Bordeaux Métropole cherche un prestataire d’assistance à maîtrise d’ouvrage pour ses projets photovoltaïques. Le marché, publié le 12 juin, est estimé à 800 000 € HT. Il doit durer 24 mois à partir du 1er décembre 2026, avec une reconduction possible. Les offres sont attendues jusqu’au 31 juillet à 16 heures.
La commande ne porte pas sur des panneaux solaires, mais sur le travail qui les rend possibles. L’accord-cadre doit accompagner des projets à mesure qu’ils seront lancés : analyser les sites, préparer les choix techniques, cadrer les consultations, éviter les opérations séduisantes sur le papier mais fragiles une fois arrivées sur une toiture, un parking ou un équipement public.
Une surface exposée au soleil n’est pas automatiquement une centrale. Il faut vérifier une charpente, un raccordement, des contraintes de sécurité, le passage des usagers, la maintenance, parfois le paysage ou le patrimoine. Sur un parking, il faut continuer à faire circuler les voitures. Sur une halle, il faut composer avec les usages du marché. Sur un bâtiment public, il faut intervenir sans transformer chaque chantier en casse-tête pour les occupants.
Bordeaux Métropole a déjà fixé la trajectoire. Elle vise 265 MWc de photovoltaïque d’ici 2028. La production solaire du territoire est passée de 67 GWh en 2019 à 150 GWh en 2023, soit 3,5 % de la consommation électrique métropolitaine. Ses projections évoquent 312 MWc possibles en 2028, à condition de mobiliser plusieurs familles de surfaces : grandes centrales connues, bâtiments publics et privés, projets de particuliers et surtout parkings. La Métropole identifie 93 hectares de parkings publics et privés, soit 13 % des parkings du territoire, comme réserve possible pour des projets solaires.

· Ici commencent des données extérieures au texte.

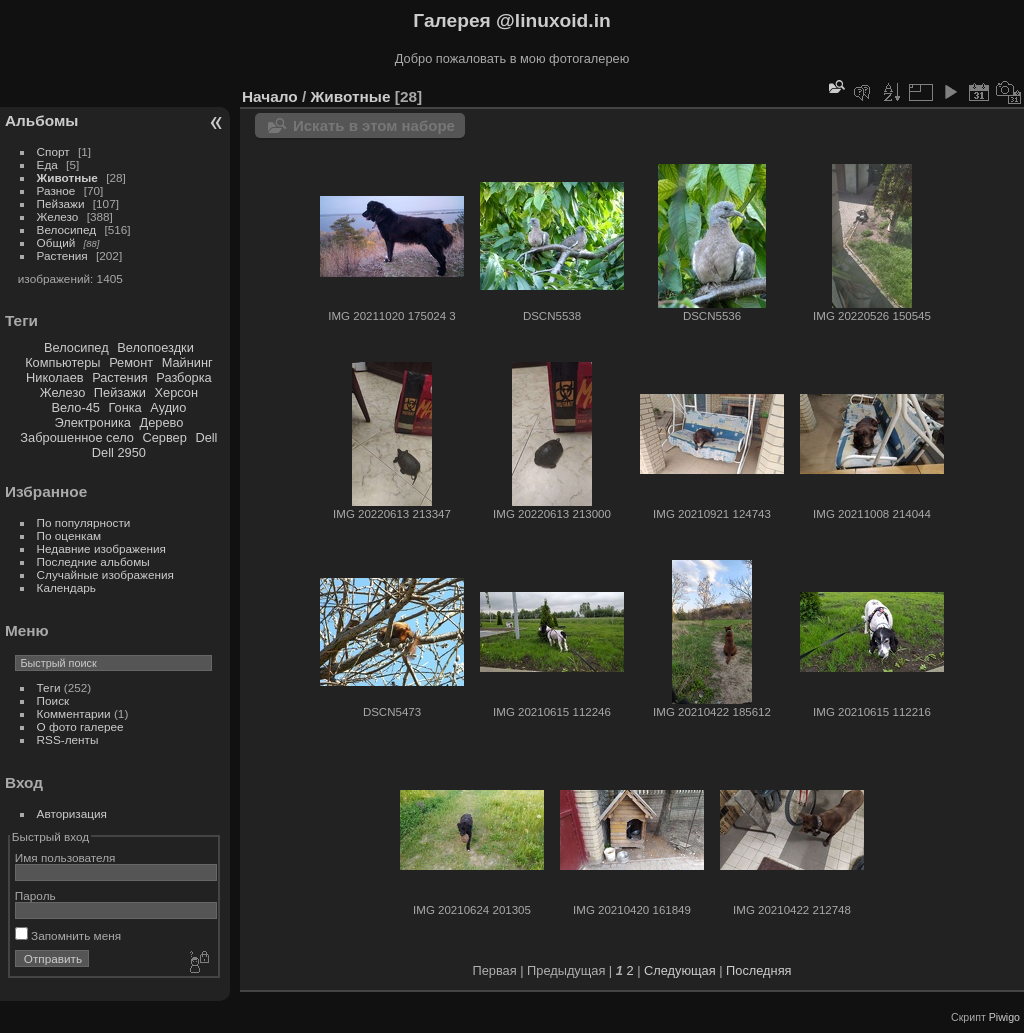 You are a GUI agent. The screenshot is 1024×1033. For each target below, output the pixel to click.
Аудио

Le calendrier national renforce cette pression. Les parkings extérieurs existants de plus de 1 500 m² doivent progressivement être équipés d’ombrières produisant de l’énergie renouvelable sur au moins la moitié de leur surface, sauf exceptions. Pour les parkings non gérés en concession ou délégation, l’obligation arrive au 1er juillet 2026 à partir de 10 000 m², puis au 1er juillet 2028 entre 1 500 et 10 000 m².
À Bordeaux Métropole, cette assistance arrive au moment où le solaire quitte le registre de la promesse générale pour entrer dans celui des surfaces disponibles, des calculs de production, des contrats, des raccordements et des arbitrages d’usage. Après le Département, qui a mis vingt toitures publiques sur le marché du solaire, la Métropole travaille sur un terrain plus dense et plus dispersé.
L’avis ne donne pas encore la liste des sites concernés ni le coût futur des installations. Il montre déjà le basculement : dans la métropole bordelaise, le solaire public ne commence pas par un ruban inaugural, mais par une décision beaucoup plus sobre, toit par toit, parking par parking.